## [Exercise objective]
Set down the full data below exactly as given, please.

Start of Record excerpts

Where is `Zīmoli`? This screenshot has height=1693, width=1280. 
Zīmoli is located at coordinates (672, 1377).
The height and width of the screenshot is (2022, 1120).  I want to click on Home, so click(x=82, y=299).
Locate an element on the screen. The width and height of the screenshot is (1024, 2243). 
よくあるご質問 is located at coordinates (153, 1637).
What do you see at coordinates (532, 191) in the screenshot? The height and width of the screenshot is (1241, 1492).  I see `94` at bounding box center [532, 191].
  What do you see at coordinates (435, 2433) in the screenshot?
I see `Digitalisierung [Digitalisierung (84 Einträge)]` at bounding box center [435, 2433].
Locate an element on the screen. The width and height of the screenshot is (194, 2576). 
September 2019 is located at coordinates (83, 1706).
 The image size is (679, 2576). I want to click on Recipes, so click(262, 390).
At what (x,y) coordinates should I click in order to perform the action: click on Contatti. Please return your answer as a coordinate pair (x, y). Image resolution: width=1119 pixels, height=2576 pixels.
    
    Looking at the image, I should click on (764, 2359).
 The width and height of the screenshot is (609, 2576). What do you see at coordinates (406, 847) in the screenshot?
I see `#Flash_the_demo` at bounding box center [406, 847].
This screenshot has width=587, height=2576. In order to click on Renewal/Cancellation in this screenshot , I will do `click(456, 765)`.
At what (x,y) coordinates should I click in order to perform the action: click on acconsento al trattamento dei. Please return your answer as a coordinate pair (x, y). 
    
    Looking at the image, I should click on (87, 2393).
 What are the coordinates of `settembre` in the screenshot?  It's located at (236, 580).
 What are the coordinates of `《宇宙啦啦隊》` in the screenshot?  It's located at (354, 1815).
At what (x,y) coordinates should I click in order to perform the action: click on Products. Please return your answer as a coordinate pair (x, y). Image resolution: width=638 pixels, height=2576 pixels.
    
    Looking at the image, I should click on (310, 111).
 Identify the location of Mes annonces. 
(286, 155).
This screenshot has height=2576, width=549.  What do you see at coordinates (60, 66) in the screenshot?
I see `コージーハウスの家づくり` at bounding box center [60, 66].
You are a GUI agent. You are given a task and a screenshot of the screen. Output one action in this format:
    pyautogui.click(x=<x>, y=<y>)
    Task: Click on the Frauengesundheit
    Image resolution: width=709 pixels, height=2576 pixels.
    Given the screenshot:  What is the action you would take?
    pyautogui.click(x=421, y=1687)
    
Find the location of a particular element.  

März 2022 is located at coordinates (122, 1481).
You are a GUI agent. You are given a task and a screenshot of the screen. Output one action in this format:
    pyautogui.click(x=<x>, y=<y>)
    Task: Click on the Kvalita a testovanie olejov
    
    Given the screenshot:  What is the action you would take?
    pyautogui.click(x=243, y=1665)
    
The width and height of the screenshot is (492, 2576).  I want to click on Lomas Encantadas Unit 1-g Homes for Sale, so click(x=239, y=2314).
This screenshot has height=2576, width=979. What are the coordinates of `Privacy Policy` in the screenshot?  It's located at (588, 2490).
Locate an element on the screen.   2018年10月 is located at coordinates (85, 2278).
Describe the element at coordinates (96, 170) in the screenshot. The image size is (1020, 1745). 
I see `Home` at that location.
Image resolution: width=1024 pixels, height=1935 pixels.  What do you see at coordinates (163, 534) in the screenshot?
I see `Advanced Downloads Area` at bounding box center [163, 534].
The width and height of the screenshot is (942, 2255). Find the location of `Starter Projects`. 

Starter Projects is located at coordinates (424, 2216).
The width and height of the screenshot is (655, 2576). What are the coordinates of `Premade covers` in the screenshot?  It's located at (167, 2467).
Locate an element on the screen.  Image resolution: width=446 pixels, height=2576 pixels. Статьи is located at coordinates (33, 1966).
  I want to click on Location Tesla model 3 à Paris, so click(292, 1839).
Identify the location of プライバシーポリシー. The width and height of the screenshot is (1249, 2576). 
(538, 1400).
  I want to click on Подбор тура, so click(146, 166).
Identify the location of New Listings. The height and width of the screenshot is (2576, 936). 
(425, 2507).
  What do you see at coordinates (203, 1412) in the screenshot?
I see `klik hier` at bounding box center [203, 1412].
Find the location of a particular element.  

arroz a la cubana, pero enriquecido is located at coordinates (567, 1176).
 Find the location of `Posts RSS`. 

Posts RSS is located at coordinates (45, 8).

End of Record excerpts

## [Solution below]
Where is `Zīmoli`? This screenshot has height=1693, width=1280. 
Zīmoli is located at coordinates (672, 1377).
The height and width of the screenshot is (2022, 1120).  I want to click on Home, so click(x=82, y=299).
Locate an element on the screen. The width and height of the screenshot is (1024, 2243). 
よくあるご質問 is located at coordinates (153, 1637).
What do you see at coordinates (532, 191) in the screenshot? The height and width of the screenshot is (1241, 1492).  I see `94` at bounding box center [532, 191].
  What do you see at coordinates (435, 2433) in the screenshot?
I see `Digitalisierung [Digitalisierung (84 Einträge)]` at bounding box center [435, 2433].
Locate an element on the screen. The width and height of the screenshot is (194, 2576). 
September 2019 is located at coordinates (83, 1706).
 The image size is (679, 2576). I want to click on Recipes, so click(262, 390).
At what (x,y) coordinates should I click in order to perform the action: click on Contatti. Please return your answer as a coordinate pair (x, y). Image resolution: width=1119 pixels, height=2576 pixels.
    
    Looking at the image, I should click on (764, 2359).
 The width and height of the screenshot is (609, 2576). What do you see at coordinates (406, 847) in the screenshot?
I see `#Flash_the_demo` at bounding box center [406, 847].
This screenshot has width=587, height=2576. In order to click on Renewal/Cancellation in this screenshot , I will do `click(456, 765)`.
At what (x,y) coordinates should I click in order to perform the action: click on acconsento al trattamento dei. Please return your answer as a coordinate pair (x, y). 
    
    Looking at the image, I should click on (87, 2393).
 What are the coordinates of `settembre` in the screenshot?  It's located at (236, 580).
 What are the coordinates of `《宇宙啦啦隊》` in the screenshot?  It's located at (354, 1815).
At what (x,y) coordinates should I click in order to perform the action: click on Products. Please return your answer as a coordinate pair (x, y). Image resolution: width=638 pixels, height=2576 pixels.
    
    Looking at the image, I should click on (310, 111).
 Identify the location of Mes annonces. 
(286, 155).
This screenshot has height=2576, width=549.  What do you see at coordinates (60, 66) in the screenshot?
I see `コージーハウスの家づくり` at bounding box center [60, 66].
You are a GUI agent. You are given a task and a screenshot of the screen. Output one action in this format:
    pyautogui.click(x=<x>, y=<y>)
    Task: Click on the Frauengesundheit
    Image resolution: width=709 pixels, height=2576 pixels.
    Given the screenshot:  What is the action you would take?
    pyautogui.click(x=421, y=1687)
    
Find the location of a particular element.  

März 2022 is located at coordinates (122, 1481).
You are a GUI agent. You are given a task and a screenshot of the screen. Output one action in this format:
    pyautogui.click(x=<x>, y=<y>)
    Task: Click on the Kvalita a testovanie olejov
    
    Given the screenshot:  What is the action you would take?
    pyautogui.click(x=243, y=1665)
    
The width and height of the screenshot is (492, 2576).  I want to click on Lomas Encantadas Unit 1-g Homes for Sale, so click(x=239, y=2314).
This screenshot has height=2576, width=979. What are the coordinates of `Privacy Policy` in the screenshot?  It's located at (588, 2490).
Locate an element on the screen.   2018年10月 is located at coordinates (85, 2278).
Describe the element at coordinates (96, 170) in the screenshot. The image size is (1020, 1745). 
I see `Home` at that location.
Image resolution: width=1024 pixels, height=1935 pixels.  What do you see at coordinates (163, 534) in the screenshot?
I see `Advanced Downloads Area` at bounding box center [163, 534].
The width and height of the screenshot is (942, 2255). Find the location of `Starter Projects`. 

Starter Projects is located at coordinates (424, 2216).
The width and height of the screenshot is (655, 2576). What are the coordinates of `Premade covers` in the screenshot?  It's located at (167, 2467).
Locate an element on the screen.  Image resolution: width=446 pixels, height=2576 pixels. Статьи is located at coordinates (33, 1966).
  I want to click on Location Tesla model 3 à Paris, so click(292, 1839).
Identify the location of プライバシーポリシー. The width and height of the screenshot is (1249, 2576). 
(538, 1400).
  I want to click on Подбор тура, so click(146, 166).
Identify the location of New Listings. The height and width of the screenshot is (2576, 936). 
(425, 2507).
  What do you see at coordinates (203, 1412) in the screenshot?
I see `klik hier` at bounding box center [203, 1412].
Find the location of a particular element.  

arroz a la cubana, pero enriquecido is located at coordinates (567, 1176).
 Find the location of `Posts RSS`. 

Posts RSS is located at coordinates (45, 8).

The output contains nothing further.